"You must live," said Phryne gently.

"Why?"

"For—well—" She stood beside him, and somehow he came to think of a certain brook, sun-speckled under airy beeches, long ago in Cimberland. "Well, for what help you can give your wife," she finished, looking straight before her, across the Samnian darkness.

"Which is none," he groaned.

Suddenly it burst within him. As if the sun had taken him full in the eyes, he gasped and cried low, "But I can!"

"What?" Fear shadowed the face that swung to him. "How?"

"Hear me, Phryne," he whispered, rapidly, shaking with the knowledge of it. "I will go hence. I know the road to Rome, I walked it the other way last year. I can find his house there, and steal Hwicca away, and—O Bull whose horns are the moon, why did you not make it clear to me before?"

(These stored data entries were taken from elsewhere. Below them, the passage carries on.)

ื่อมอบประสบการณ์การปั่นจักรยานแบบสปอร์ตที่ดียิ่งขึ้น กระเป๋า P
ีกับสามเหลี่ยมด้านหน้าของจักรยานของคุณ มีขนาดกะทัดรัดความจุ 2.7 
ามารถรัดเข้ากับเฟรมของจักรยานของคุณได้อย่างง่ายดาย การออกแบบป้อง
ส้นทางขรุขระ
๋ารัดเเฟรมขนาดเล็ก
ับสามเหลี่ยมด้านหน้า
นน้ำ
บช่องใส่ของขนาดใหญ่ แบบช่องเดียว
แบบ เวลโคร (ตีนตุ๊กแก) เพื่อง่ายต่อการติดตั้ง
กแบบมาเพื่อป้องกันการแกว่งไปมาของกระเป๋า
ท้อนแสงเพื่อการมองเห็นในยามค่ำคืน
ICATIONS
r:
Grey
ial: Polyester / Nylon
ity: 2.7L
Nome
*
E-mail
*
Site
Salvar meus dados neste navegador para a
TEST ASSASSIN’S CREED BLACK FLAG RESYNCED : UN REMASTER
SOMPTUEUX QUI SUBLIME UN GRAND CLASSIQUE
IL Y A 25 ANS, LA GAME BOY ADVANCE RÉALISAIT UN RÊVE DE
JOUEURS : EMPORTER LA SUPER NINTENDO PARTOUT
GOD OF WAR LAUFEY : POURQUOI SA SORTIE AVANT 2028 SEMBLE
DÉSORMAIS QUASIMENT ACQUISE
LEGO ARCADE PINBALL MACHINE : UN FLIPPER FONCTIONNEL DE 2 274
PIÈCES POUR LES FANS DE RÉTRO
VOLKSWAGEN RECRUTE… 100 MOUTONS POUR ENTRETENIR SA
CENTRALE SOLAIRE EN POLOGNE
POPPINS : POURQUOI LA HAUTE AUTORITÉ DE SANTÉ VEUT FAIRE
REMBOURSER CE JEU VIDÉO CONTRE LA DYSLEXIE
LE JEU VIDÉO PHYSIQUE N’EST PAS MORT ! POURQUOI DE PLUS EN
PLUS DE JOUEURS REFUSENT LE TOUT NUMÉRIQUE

"You cannot!" A muted shriek. "You do not know the land, the city ... every man who sees you will know your height and hair and—What use will it be, to die on a cross or thrown to wild beasts?"

"Why, if my ghost has any strength at all, it may try again somehow," he said. "Or if not—well, I tried once. I gave Hwicca a man for a husband to the very end." He lifted his hands to the eastern light, and in Cimberland's tongue he called upon the day and the dark, the wind and sea and all the Powers of earth to witness his promise.

Phryne flung herself to her knees. "Eodan, Eodan, you are a little child among wolves! You know not what you say!"